It's simple: do something.

It's simple: do something.

If idle hands are the devil’s plaything, then consider me Miles Davis! Those who know me will not be surprised to hear that I am writing this from an airplane in between reviewing a script, moving a website, editing another script, and watching DP reels. And listening to Regina Spektor.

I’ve learned an incredible lesson about making it in this world. In fact, it might the single greatest lesson I have learned. It’s this: do something and get hired to do it again. When people want a certain result, they will look to others who have delivered it before, or are expected to deliver it in the future. There’s little further investigation about a person’s capabilities, because what better indication than what they have done before, people think. And with mostly good reason.

I see it in my own decisions as I look to hire a Director of Photography for my music video. I’m not going to choose someone based on talents they have not demonstrated when there are plenty of people desperate to work for free who have already demonstrated them.

The lesson came to me strikingly through web design. In February I completed work on Ted Hope’s shiny new blog, and he offered graciously to put my name on the bottom with a link that sends me an email with the subject line “I’d like to hire you!” No sooner did the blog get launched that I started to get emails.

Start a riot and people ask you to start another. Build a chess set and you are asked to build another, or someone asks you if you do backgammon too. So I’m in the web design business now. I swore to myself that I wouldn’t get into the web design business, but then I went and designed a website :-o. It’s not terribly challenging now that I’ve learned the basics (though is very fun when it is) and it certainly pays the bills.

But that’s what made me think, well what happens when I make a music video?

Projects /ˈpɻɑʤεkt/

I’m hoping to shoot our music video for Mark Williams Band’s song Wonderful in a few weeks – Mark and I are meeting about it next weekend. I posted an ad looking for a cinematographer to the film industry job search site Mandy.com and got 27 resumés. Now I’m contacting the applicants and discussing the project. We will try to shoot it on the Mark 7D or 5D (relatively cheap SLRs that produce absolutely beautiful images and have been used to make the SNL intro video.) They produce lovely film-like images, even in poor lighting. Our project is no-budget and will be shot outdoors so we need that kind of flexibility. No definitive word on the content of the video, but I’ll say for now that it involves not many clothes and a lot of paint.

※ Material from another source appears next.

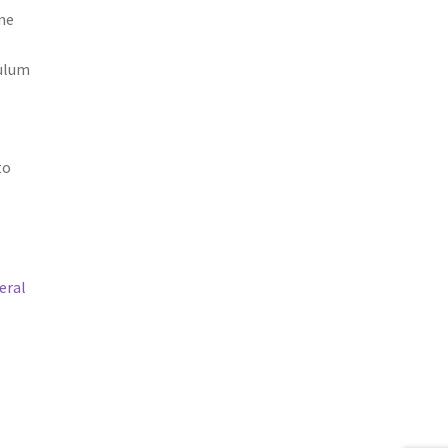
to
eral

I also recently built the website for Peace After Marriage, a great indie film that begins shooting in a few weeks. The creatives (Ghazi, Faruk, and Bandar) are really funny and on point and it’s going to be a great film. The most exciting aspect of the site is my integration of Facebook’s new graph API. It felt odd to implement the tools while I have such rage over Facebook’s privacy policy, but I was sure to make the process entirely voluntary and upfront. There was a certain solace in writing <!– Implement evil Facebook tools –> before the code, though. Check it out – with a single click it grabs your email address through Facebook and subscribes you to the mailing list. I expect you’ll be seeing this a lot in the future, as any filmmaker will tell you that an email address is worth a lot, and it’s risky to rely on Facebook for a publicity strategy. Mailchimp, our email address provider, detects a user’s location and allows us to segment emails by particular cities or regions. Peace After Marriage’s presence will include an iPhone application, series of web video on YouTube, among others.)

I am also working with movie distribution superstar Vanessa Domico to revamp the site for her LGBT distribution company Outcast Films. One of their most recent films is Sex in an Epidemic, which details the rise of AIDS and the ugly culture of hate that grew around it. The changes I implement in the site will mostly be on the back end but there will be some cosmetic changes as well.